FSHISO出身者からコメントいただいた。うれしい。kazhikさんありがとう。

kazhikさん コメントありがとうございます。

kazhikさんがFSHISO出身とは知りませんでした。いつごろ参加されていたのですか。「運営」のあり方も時期によってずいぶん違っていたようなので。私が参加したのはシスオペがWAKEIさんの最後のころで、抜けたのは2001年の半ばころです。
「実名より匿名のほうが「理性の公共的使用につながりやすい」とまで言えるとは思えません。」そうですね。

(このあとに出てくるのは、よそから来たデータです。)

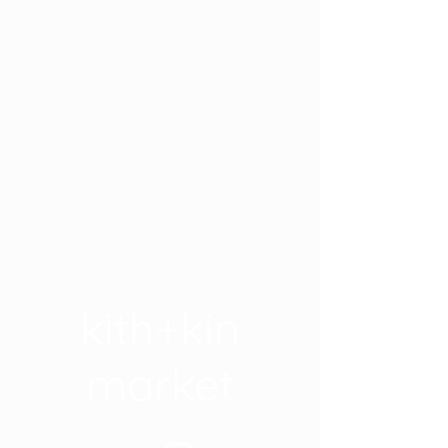
kith+kin
market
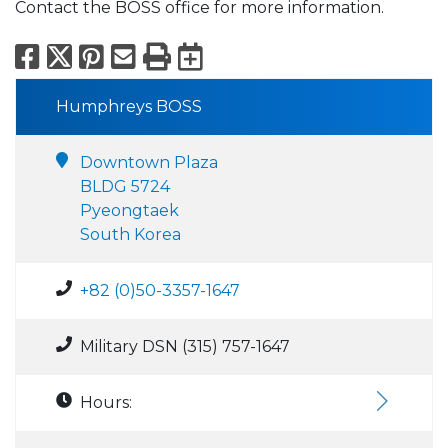
Contact the BOSS office for more information.
Facebook
X
Pinterest
Email
Print
Export to Calend
Humphreys BOSS
Downtown Plaza
BLDG 5724
Pyeongtaek
South Korea
+82 (0)50-3357-1647
Military DSN (315) 757-1647
Hours:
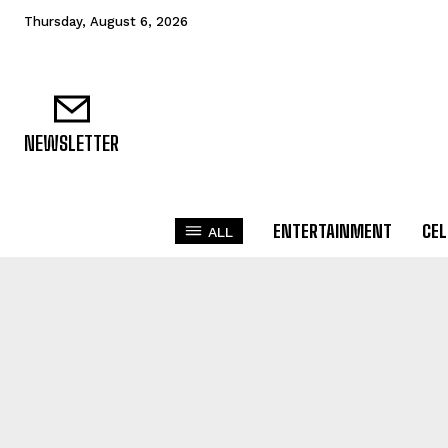
Thursday, August 6, 2026
NEWSLETTER
ENTERTAINMENT
CEL
ALL
ACHI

言葉の一つ一つに一意の作者(id)がつけられ、まともな反論に対しては応答がなされるべきという常識が成立していること。
発言の削除訂正は作者によっても無条件に行いえないこと。

といった条件は「理性の公共的使用につながりやすい」と評価してもいいのではないでしょうか。
 アゴーンと言えばもっともらしいが実際はたんなる喧嘩口論が延々と続くだけと言えるようなものが多かったことも確かでしょう。
 ただそこでは、「討論の追求」といった価値観については誰も疑わず強く共有されていたという感じがします。そのような常識とそれから討論への熱意はやはり振り返って確認するに足りるものだと思います。

ネット社会で特定のハンドル名が名声を獲得する場合もありますし、逆にその名誉が毀損される場合もあります。fshisoの場合、プライバシーの侵害はたしかにありませんでしたが、名誉棄損は日常茶飯事でした。

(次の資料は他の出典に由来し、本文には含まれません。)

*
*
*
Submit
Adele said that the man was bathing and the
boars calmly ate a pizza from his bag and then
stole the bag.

ネット社会だけ考えれば「名誉棄損」というのはあまり成り立たないと思います。*1 馬鹿と書かれれば馬鹿と書き返せば良い、で済むと認識すれば「名誉棄損」という必要は狭まりますよね。

fshisoの運営側は名誉棄損訴訟で負けた

というのは地裁判決であり、高裁判決で覆りました。
参考 http://d.hatena.ne.jp/noharra/11000202#p1

(http://kazhik.net/soc/?p=10)
いまから読んでみます。

なお、朝鮮民主主義研究センターのサイトで、リムジンガン日本語版のウェブサイトの開設を知りました。kazhikさんが強調されるとおりこれは画期的な企画だと思いました。12/27付けでkazhikさんの文章も借り宣伝させてもらうことにしました。
北朝鮮に付いてはふつうに発言しようとするだけで余計な苦労が必要という気がします。「弯曲」を越えて発言を持続されていることに大きな敬意を持っております。ありがとうございます。

*1:厳密には成り立たないわけではないが。